[[ Data to use open ]]
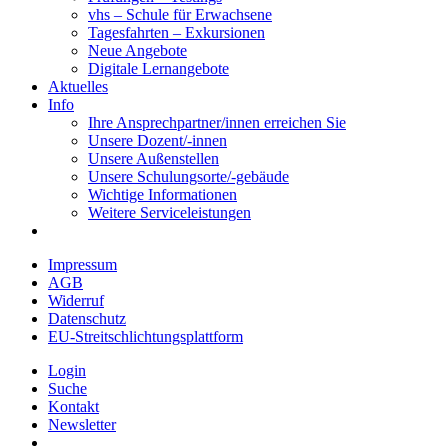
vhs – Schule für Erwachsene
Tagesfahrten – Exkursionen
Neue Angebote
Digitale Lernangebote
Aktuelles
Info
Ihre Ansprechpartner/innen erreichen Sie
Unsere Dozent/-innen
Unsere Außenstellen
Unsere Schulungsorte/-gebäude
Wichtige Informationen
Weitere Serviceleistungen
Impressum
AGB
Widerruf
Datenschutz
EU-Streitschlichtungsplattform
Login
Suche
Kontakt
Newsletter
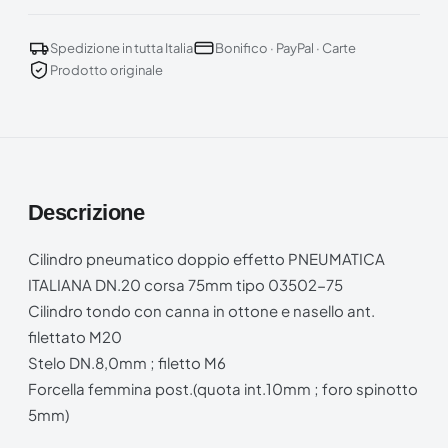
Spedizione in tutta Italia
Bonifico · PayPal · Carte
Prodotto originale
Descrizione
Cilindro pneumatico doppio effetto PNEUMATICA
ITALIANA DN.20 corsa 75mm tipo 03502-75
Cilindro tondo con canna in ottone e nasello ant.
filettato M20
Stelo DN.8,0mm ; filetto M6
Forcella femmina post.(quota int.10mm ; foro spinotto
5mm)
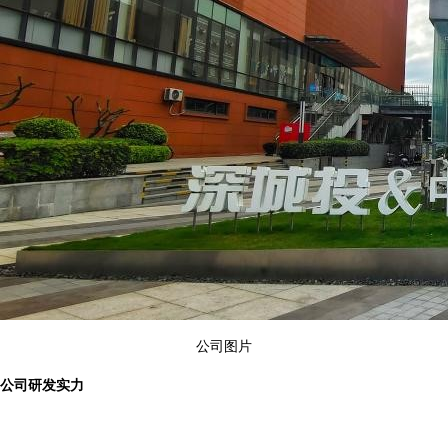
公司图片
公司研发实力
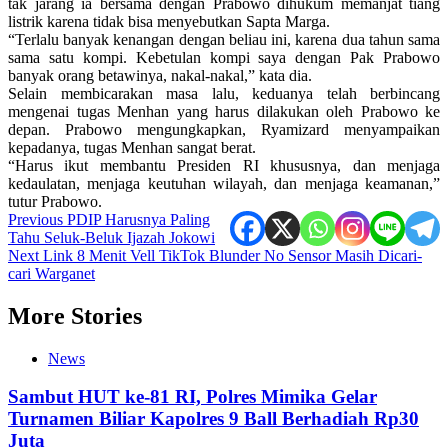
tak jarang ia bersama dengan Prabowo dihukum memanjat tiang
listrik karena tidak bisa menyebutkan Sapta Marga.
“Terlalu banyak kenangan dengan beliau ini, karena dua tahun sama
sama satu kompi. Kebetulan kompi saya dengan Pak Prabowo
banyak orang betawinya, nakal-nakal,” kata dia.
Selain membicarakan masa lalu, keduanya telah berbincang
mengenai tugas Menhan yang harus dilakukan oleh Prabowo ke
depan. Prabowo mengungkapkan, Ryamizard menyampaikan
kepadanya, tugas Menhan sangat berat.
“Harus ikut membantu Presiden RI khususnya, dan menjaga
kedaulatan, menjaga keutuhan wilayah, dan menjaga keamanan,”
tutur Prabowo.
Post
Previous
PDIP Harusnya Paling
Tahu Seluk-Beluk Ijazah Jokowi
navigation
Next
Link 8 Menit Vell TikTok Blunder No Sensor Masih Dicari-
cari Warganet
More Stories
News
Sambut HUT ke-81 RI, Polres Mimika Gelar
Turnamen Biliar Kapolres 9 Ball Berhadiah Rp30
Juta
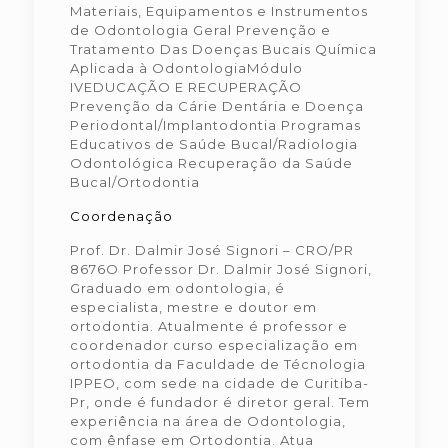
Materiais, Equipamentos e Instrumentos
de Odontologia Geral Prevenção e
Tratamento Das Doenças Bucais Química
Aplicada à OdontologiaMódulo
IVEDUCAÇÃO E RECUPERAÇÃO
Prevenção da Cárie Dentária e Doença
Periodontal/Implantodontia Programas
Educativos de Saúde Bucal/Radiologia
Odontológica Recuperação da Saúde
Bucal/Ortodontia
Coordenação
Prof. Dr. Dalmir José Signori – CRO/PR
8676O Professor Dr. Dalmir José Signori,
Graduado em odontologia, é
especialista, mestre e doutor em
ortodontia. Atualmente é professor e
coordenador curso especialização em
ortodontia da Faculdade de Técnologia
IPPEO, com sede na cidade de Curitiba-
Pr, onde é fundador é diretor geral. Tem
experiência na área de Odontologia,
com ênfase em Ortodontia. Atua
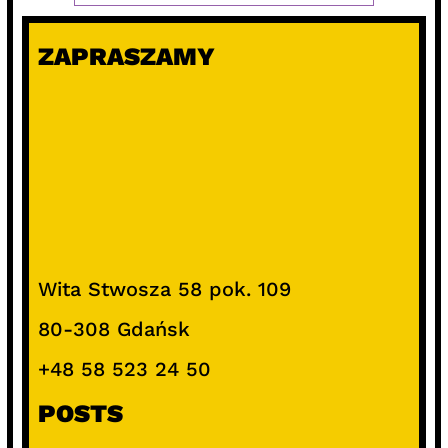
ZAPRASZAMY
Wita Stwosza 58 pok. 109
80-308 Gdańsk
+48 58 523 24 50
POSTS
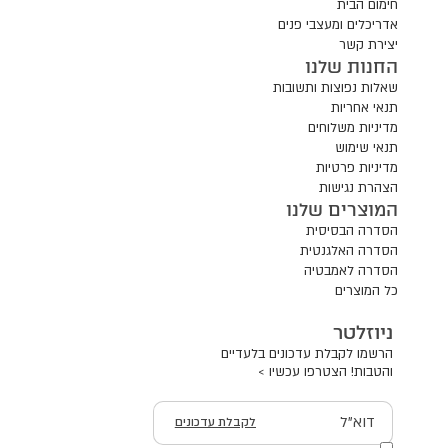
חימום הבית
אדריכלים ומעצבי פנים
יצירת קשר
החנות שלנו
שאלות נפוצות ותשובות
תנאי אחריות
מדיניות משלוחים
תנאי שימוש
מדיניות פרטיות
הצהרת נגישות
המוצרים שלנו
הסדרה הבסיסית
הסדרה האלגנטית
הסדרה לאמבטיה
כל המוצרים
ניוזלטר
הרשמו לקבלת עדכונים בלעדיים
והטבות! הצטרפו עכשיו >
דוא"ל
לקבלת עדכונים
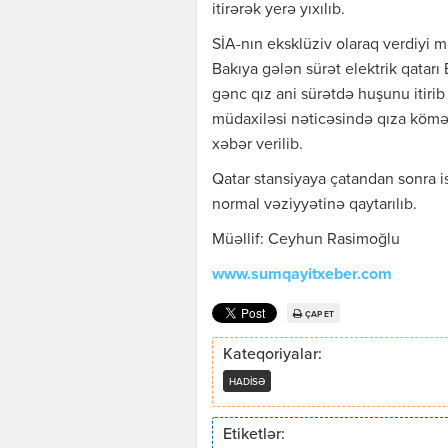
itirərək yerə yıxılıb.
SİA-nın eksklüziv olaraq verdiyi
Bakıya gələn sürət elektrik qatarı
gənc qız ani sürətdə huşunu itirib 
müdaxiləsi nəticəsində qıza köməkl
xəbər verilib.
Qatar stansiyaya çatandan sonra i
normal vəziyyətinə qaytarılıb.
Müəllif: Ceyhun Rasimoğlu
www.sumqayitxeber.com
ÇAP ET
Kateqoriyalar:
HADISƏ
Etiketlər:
[[ Data to use closed ]]
[[ Data to use open ]]
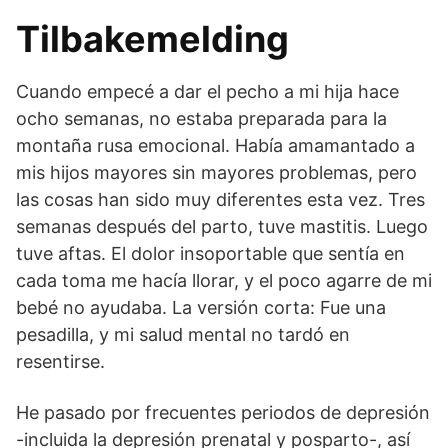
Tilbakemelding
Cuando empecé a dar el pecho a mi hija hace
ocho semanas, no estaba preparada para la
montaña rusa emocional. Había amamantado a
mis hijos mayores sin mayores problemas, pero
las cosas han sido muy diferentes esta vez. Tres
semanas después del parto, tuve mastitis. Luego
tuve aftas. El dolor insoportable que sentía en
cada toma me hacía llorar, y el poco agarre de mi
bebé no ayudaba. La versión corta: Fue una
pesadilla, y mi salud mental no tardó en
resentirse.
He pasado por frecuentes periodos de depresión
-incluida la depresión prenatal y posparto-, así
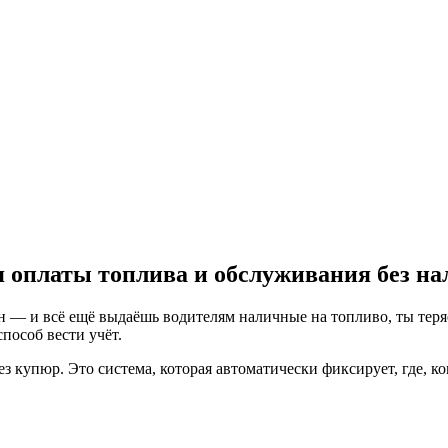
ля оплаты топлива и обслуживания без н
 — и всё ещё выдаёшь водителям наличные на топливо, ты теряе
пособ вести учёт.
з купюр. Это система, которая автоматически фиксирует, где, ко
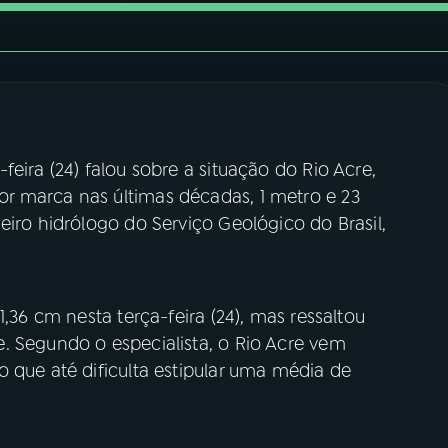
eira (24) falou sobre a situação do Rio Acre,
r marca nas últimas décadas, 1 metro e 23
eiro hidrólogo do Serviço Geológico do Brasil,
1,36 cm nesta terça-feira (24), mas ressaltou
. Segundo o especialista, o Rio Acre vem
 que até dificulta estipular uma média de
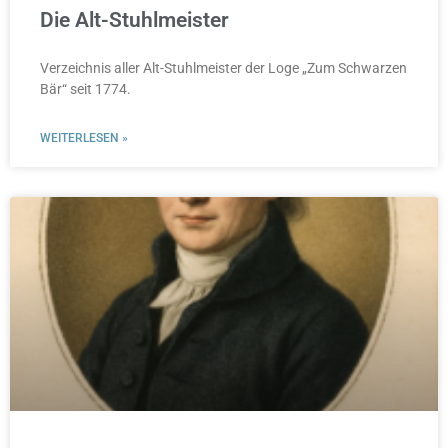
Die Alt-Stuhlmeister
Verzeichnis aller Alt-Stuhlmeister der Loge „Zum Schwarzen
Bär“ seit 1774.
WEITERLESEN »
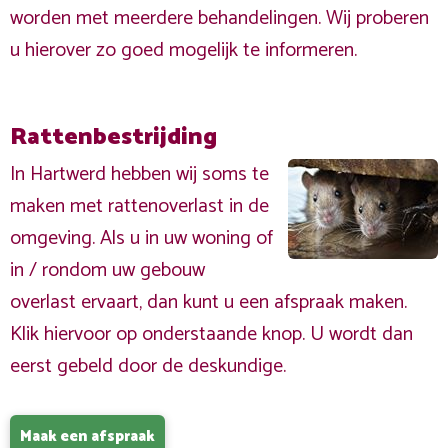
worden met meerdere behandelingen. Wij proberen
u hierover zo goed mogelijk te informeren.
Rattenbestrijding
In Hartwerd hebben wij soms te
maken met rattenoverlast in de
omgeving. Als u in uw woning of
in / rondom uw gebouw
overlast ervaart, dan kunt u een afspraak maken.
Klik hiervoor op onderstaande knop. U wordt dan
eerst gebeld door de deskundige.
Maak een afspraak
[[ Data to use closed ]]
◆ Exercise aim ◆
All lines above from the one containing "in / rondom uw gebouw" to the one containing "Maak een afspraak" must be repeated exactly, both lines included, and no others.

◆ Answer below ◆
in / rondom uw gebouw
overlast ervaart, dan kunt u een afspraak maken.
Klik hiervoor op onderstaande knop. U wordt dan
eerst gebeld door de deskundige.
Maak een afspraak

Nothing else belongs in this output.